What is Hate Spending?
If you’ve been shopping recently, you may have noticed that your paycheck doesn’t stretch as far as it once did. It’s not just in your head—prices are indeed rising.
In March, the Consumer Price Index (CPI) increased by 0.4 percent, as reported by the U.S. Bureau of Labor Statistics. Over the past year, the CPI has risen 3.5 percent, up from 3.2 percent for the 12 months ending in February.
Despite the financial strain, some consumers are making unexpected spending choices. One such response to rising prices is what’s known as “hate spending.” Here’s a closer look at this phenomenon and tips on how to safeguard your hard-earned money.
What is hate spending?
Hate spending refers to spending money out of frustration due to rising prices. Instead of adjusting their lifestyle or seeking ways to cut costs, some consumers continue to spend as if prices haven’t increased. This behavior often stems from anger or resentment about having to pay more for items that previously cost less.
This is different from doom spending, where people buy luxury items to cope with economic uncertainty, a costly way to ease anxiety.
Hate spending is less about retail therapy and more about defiance or frustration. For instance, if a favorite box of cookies has jumped from $6 to $9, you might still buy it, justifying the expense with the belief that you deserve it because you work hard.
Emily Stewart of Business Insider, who coined the term “hate spending,” explains that while consumers continue their usual spending habits, they do so with a sense of anger about the increased costs.
Why shoppers are hate spending
Consumers may not be thrilled about spending more, but many go ahead with purchases regardless. For some, this behavior is an act of defiance, while for others, it stems from feelings of helplessness.
“Consumers overspend for several reasons,” says consumer finance expert Andrea Woroch. “Many people don’t track their spending closely. With purchases spread across various credit cards or buy-now-pay-later services, people often find themselves in significant debt before realizing how much they’ve actually spent.”
Woroch also points out that shoppers are feeling constrained. They want to maintain their freedom and enjoy their purchases despite rising costs.
“People don’t want to feel restricted, especially when they’re working hard for their money. But with everything costing more, their dollars aren’t stretching as far. At the same time, they’re reluctant to give up the things they enjoy.”
Take Vermont resident Alysia Straw, for example. Her brand loyalty drives her buying decisions, and she’s unwilling to switch brands even if prices rise.
“I’m loyal to Pepsi Zero and won’t drink any other brand,” says Straw. “I usually buy a case of 24 cans for $11, which lasts me about a week and a half.”
During a recent grocery trip, Straw was shocked to find the price had jumped by nearly $6. Despite her frustration, she chose to buy the case for $17.

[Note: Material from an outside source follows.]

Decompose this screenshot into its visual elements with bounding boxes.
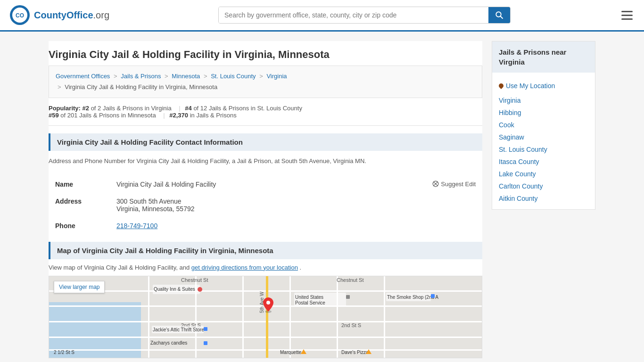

“I managed to keep my temper and didn’t throw my Visa card across the counter,” Straw jokes. “Unfortunately, I expect things to get worse with shrinkflation—where prices stay the same but product quantities decrease. It’s incredibly frustrating.”
Managing financial grief
Spending more than anticipated can often lead shoppers into a state of financial grief. Julie Beckham, Associate Vice President of Financial Education Development and Strategy at Rockland Trust, explains that many consumers are struggling to adapt to shifting economic realities.
“We’ve just come out of a pandemic, and the stages of financial grief are extensive and varied,” Beckham tells Bankrate. “Some people are stuck in the anger stage. They’re grappling with the new cost of living and are not ready to accept it because they’re still upset. Amid global chaos and strife, people are holding onto their desires, despite the harsh new economic reality.”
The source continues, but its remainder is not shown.